** Exercise goal **
The entries below hold a line with "Wiesen, Sand und" and a line with "starten mit eher". Return those lines and all that lie between them, exactly and only.

(Saved entries)
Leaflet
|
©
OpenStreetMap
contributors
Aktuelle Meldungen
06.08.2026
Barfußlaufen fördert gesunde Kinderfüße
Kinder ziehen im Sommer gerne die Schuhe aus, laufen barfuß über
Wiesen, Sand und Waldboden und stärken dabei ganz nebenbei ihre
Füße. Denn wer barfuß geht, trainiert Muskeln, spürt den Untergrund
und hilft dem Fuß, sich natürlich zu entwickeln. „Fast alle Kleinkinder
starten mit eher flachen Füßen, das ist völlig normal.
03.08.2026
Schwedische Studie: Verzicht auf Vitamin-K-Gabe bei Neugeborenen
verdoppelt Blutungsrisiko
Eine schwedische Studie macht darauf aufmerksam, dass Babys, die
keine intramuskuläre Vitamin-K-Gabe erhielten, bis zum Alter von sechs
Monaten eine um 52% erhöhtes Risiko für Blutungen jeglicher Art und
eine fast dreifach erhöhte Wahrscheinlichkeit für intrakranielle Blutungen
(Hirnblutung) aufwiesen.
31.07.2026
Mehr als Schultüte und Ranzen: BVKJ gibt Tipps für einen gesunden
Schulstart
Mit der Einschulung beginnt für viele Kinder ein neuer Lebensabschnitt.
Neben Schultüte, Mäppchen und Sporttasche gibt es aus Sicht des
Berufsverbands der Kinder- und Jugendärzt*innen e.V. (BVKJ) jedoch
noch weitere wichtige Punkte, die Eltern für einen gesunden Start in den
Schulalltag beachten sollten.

* * *

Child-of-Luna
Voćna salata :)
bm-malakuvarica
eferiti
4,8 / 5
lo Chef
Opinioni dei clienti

** Task response **
Wiesen, Sand und Waldboden und stärken dabei ganz nebenbei ihre
Füße. Denn wer barfuß geht, trainiert Muskeln, spürt den Untergrund
und hilft dem Fuß, sich natürlich zu entwickeln. „Fast alle Kleinkinder
starten mit eher flachen Füßen, das ist völlig normal.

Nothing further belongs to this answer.